Hasselblad balançou negativamente a cabeça, expressão pesarosa.

- Não vai dar, Ham'ack... até entendo que Nyahngareranyaa queira criar suas larvas no planeta das melkis, cuja gravidade é baixa, similar à de Mirvana-IV. Só que se valer o meu lugar de nascimento, "casa" fica em outro lugar: Suécia.

- Pois leve as larvas para esse planeta Suécia.

- Não é um planeta... é uma região de Sol-III, Terra, como a chamamos.

Ham'ack cruzou os quatro braços em "XX", sinalizando que estava pensativo. Finalmente, deixou-os pender ao longo do corpo.

- Qual é a temperatura média dessa região Suécia?

* * *

Gunilla Hasselblad abriu suavemente a porta corrediça que separava a sala aquecida da torre de observação instalada no meio do Parque Nacional Tiveden, próximo às margens do lago Vänern.
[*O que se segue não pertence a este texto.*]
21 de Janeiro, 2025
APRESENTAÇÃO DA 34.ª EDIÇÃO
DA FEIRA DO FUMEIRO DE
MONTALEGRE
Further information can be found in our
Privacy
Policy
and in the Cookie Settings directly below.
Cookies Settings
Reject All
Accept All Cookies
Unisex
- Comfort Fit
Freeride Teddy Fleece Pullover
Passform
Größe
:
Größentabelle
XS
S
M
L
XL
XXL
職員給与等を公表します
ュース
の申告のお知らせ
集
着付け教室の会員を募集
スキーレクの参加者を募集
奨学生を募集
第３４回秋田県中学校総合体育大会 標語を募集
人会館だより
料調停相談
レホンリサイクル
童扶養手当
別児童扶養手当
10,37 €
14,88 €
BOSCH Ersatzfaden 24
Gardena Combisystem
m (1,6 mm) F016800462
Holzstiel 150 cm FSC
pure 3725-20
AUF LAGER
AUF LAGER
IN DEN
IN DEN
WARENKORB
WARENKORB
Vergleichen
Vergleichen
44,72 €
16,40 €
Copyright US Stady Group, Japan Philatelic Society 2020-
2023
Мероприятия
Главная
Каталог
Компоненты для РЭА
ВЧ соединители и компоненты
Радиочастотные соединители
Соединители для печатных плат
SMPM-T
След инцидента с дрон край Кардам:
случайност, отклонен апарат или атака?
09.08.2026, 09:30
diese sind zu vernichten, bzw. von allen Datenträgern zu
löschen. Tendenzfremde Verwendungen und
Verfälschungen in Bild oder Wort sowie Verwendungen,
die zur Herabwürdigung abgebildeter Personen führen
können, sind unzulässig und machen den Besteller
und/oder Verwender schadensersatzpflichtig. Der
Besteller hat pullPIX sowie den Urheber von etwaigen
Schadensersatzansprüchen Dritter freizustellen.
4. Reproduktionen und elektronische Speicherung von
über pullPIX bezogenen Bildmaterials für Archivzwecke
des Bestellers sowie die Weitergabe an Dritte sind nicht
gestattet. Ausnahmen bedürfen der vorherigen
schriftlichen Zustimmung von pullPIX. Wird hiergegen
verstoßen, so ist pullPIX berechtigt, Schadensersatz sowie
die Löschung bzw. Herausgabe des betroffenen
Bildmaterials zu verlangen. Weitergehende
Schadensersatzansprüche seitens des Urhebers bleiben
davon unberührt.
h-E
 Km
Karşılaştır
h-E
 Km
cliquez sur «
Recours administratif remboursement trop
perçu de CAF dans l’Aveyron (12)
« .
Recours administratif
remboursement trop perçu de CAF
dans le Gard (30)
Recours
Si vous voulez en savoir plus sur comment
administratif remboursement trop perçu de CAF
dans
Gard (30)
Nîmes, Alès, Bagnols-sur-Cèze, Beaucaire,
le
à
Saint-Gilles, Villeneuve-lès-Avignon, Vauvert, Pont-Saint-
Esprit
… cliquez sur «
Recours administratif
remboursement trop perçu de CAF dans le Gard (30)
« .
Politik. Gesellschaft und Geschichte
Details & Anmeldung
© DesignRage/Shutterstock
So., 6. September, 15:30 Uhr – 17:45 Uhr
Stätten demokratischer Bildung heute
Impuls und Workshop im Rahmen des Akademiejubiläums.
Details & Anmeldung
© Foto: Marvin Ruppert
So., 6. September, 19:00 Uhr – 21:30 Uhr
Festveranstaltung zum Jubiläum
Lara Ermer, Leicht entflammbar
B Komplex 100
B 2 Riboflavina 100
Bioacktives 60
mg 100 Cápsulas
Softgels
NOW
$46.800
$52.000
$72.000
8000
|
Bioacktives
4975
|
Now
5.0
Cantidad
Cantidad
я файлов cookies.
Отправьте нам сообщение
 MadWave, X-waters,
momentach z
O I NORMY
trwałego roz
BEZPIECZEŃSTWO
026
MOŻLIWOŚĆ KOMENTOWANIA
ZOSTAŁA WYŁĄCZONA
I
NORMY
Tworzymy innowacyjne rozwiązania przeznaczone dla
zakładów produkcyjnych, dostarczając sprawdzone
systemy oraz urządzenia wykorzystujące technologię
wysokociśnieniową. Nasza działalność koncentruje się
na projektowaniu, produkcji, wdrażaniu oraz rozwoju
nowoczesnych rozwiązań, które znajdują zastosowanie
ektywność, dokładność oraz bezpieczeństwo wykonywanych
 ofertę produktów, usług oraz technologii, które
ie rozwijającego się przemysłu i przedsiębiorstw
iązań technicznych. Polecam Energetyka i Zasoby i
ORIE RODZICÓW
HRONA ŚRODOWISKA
Wilmer Hasselblad estava de costas para ela, próximo ao parapeito que contornava o posto, vestindo um casacão acolchoado, protetores de orelha, mãos enluvadas que seguravam um binóculo à frente dos olhos, voltados para a floresta de pinheiros abaixo. Ele virou-se ao perceber que ela estava ali, deixou os binóculos penderem do pescoço e abriu um sorriso.

- Mãe!

Trocaram um longo abraço.

- Quando chegou? - Indagou ele.

- O "hover" acabou de me deixar no cais... - e apontando para a floresta abaixo, onde havia uma cerca imponente, com cabos de aço ziguezagueando em meio às árvores:

- Aquilo ali não está muito "Jurassic Park"?

- Mãe... precisa vê-las... as suas netas estão enormes!

Gunilla fez uma careta.

- Aquelas criaturas não são minhas netas, Wilmer.
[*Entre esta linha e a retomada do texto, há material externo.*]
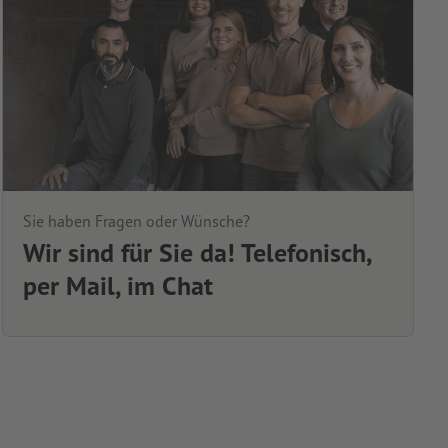
Sie haben Fragen oder Wünsche?
Wir sind für Sie da! Telefonisch,
per Mail, im Chat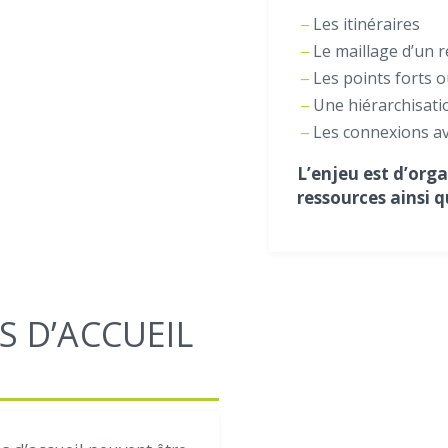
Les itinéraires
Le maillage d’un 
Les points forts o
Une hiérarchisatio
Les connexions ave
L’enjeu est d’organ
ressources ainsi q
S D’ACCUEIL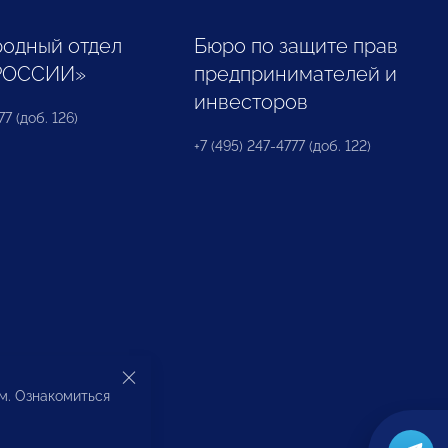
одный отдел
Бюро по защите прав
РОССИИ»
предпринимателей и
инвесторов
77 (доб. 126)
+7 (495) 247-4777 (доб. 122)
ом. Ознакомиться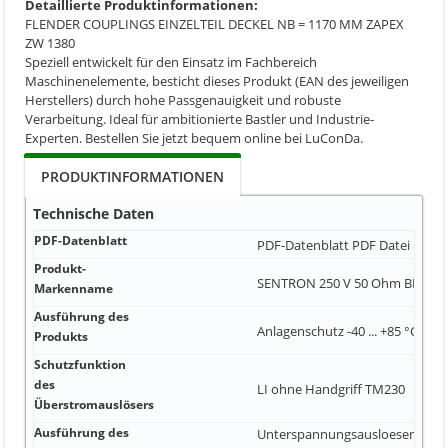
Detaillierte Produktinformationen:
FLENDER COUPLINGS EINZELTEIL DECKEL NB = 1170 MM ZAPEX
ZW 1380
Speziell entwickelt für den Einsatz im Fachbereich
Maschinenelemente, besticht dieses Produkt (EAN des jeweiligen
Herstellers) durch hohe Passgenauigkeit und robuste
Verarbeitung. Ideal für ambitionierte Bastler und Industrie-
Experten. Bestellen Sie jetzt bequem online bei LuConDa.
PRODUKTINFORMATIONEN
Technische Daten
PDF-Datenblatt
PDF-Datenblatt
PDF Datei
Produkt-
SENTRON 250 V 50 Ohm BNC Bu
Markenname
Ausführung des
Anlagenschutz -40 ... +85 °C Nei
Produkts
Schutzfunktion
des
LI ohne Handgriff TM230
Überstromauslösers
Ausführung des
Unterspannungsausloeser (UVR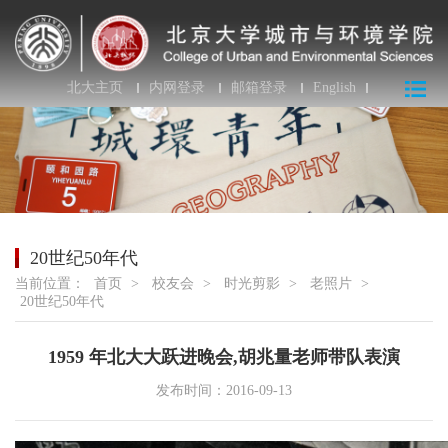
北大主页
内网登录
邮箱登录
English
20世纪50年代
当前位置：
首页
>
校友会
>
时光剪影
>
老照片
>
20世纪50年代
1959 年北大大跃进晚会,胡兆量老师带队表演
发布时间：2016-09-13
Hasselblad deu uma risadinha.

- Não seriam capazes de nos diferenciar de uma vaca, se por infelicidade caíssemos dentro do cercado... e as vacas que jogamos lá dentro, não duram muito.

Gunilla pegou os binóculos que o filho lhe estendia e levou-os aos olhos, sua respiração formando nuvenzinhas de vapor no ar gelado. Teve uma certa dificuldade para localizar as larvas em meio às árvores, e quando viu a primeira, estremeceu. Era uma criatura decididamente alienígena, marrom-avermelhada e luzidia, lembrando o improvável cruzamento de um escorpião do mar pré-histórico com um trilobita de dois metros de comprimento. Movia-se rápido sobre um conjunto de pernas curtas, articuladas, abrindo e fechando as duas enormes garras dentadas que trazia junto à cabeça cônica.

- Estão enormes sim... e assustadoras!

- Não são criaturas deste mundo... - minimizou o inspetor. - E a gravidade da Terra, 30% superior à do seu planeta natal, as tornou muito mais fortes do que as suas congêneres que cresceram em Mirvana-IV. Quando se converterem em pupas e chegar o momento de fazerem a viagem de volta, o Conselho das Fêmeas que se prepare...

Cutucou o braço da mãe, que continuava de cenho franzido, acompanhando o deslocamento das larvas pela floresta:

- As netas de Gunilla Hasselblad estão chegando!